Here are four scenarios that a client may present to you:

Let's make you a partner!

I've had this happen several times -- usually with start-ups, but once even with a mature software company. This offer screams, "We don't have ready cash, but we need for you to put in a lot of hours." That's not always the motivation, but you want to make sure. Sometimes it really is just about wanting to keep you committed for as long as they can. Besides considering the client's motive, there are a number of other things to think about before responding to this type of offer.

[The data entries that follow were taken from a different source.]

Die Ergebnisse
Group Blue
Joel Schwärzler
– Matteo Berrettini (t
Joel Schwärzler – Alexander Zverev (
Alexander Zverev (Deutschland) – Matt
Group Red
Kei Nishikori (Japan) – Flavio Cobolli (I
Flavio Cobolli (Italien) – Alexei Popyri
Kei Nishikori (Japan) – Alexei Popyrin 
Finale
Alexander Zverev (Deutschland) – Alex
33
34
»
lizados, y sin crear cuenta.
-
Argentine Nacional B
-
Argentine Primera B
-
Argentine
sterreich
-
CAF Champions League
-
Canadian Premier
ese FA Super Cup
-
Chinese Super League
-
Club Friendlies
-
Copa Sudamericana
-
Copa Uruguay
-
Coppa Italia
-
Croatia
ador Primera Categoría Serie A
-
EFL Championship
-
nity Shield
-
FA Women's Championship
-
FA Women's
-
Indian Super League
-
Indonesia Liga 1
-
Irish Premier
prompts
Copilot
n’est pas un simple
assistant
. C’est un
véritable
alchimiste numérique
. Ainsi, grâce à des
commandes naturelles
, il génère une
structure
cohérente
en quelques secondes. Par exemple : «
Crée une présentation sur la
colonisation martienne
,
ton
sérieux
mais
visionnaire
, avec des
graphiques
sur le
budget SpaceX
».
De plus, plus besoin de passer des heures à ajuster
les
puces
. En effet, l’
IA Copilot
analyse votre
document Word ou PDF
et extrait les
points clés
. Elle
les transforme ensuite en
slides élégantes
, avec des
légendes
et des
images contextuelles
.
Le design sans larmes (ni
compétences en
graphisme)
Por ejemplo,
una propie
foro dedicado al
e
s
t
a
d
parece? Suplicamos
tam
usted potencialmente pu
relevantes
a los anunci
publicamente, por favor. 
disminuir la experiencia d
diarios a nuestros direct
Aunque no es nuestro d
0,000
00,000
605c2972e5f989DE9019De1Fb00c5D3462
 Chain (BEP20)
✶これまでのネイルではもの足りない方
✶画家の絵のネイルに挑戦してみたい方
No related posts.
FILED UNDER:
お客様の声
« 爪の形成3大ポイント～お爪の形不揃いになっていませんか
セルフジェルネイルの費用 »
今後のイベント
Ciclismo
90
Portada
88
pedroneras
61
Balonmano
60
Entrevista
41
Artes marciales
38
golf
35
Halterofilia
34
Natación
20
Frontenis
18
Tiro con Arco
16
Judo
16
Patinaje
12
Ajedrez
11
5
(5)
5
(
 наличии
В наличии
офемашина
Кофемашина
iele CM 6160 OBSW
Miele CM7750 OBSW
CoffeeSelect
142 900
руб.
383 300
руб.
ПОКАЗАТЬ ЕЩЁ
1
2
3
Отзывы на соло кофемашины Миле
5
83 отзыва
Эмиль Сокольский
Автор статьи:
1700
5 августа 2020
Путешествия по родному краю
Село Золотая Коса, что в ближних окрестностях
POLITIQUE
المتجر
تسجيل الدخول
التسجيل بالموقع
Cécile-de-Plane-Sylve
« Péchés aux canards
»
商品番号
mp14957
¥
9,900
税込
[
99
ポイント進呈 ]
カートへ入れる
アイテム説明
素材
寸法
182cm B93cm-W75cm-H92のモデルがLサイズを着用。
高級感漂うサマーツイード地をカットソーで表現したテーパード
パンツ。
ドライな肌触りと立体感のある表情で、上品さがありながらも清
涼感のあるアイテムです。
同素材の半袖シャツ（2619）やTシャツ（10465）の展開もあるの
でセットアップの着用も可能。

  • Is this company going places?
  • Is their product something special?
  • Is it really going to make me any money? And if so, when?
  • Do I like this company?
  • Am I ready to sacrifice some (or all) of my other business to focus on this?
  • What does my lawyer say about it?

I've accepted two such offers in my career, and in both cases, they were startups that never got off the ground. All the time I invested in those projects counted for nothing -- except for the lessons learned.

Let's make you a shareholder!

One of my clients (a privately held corporation) offered to sell me stock. I took them up on it, because they've been in business for a long time and they're getting more profitable as the years go by. It made sense for me as a long-term investment. It made sense for them as a way to increase my investment in their future because, since their stock isn't publicly traded, I can't just unload it when the value goes up. Believe me, I really had to consider that fact before buying.

Another client once offered me stock as part of my compensation. This was back before the dot-com crash, and they had this great Internet startup idea. I said "no way" -- and I'm glad I did. I'm sure that decision severely limited the number of hours they were willing to give me, but all that stock I could have earned isn't worth anything now. When considering stock or stock options in your client's company, you have to look at the cost of that transaction (your time and/or money) and the potential value of the stock as if you weren't personally involved in the company at all.

Let's make you an employee!

This is a much bigger investment on your part than it may appear. You're committing a large number of hours exclusively to one client, and you'll probably be prevented contractually from working for any of their competitors. After you get used to those regular paychecks and (somewhat) more affordable insurance plans, it could be difficult financially to go back out on your own -- not to mention having to rebuild your client base. Most of all, you'll lose at least some of the freedom to choose your own projects. On the other hand, it does eliminate the "feast or famine" problem, so it might be right for you if you don't like taking risks. I've had a couple of clients offer to put me on their payroll, and I've always said "no, thank you" without hesitation.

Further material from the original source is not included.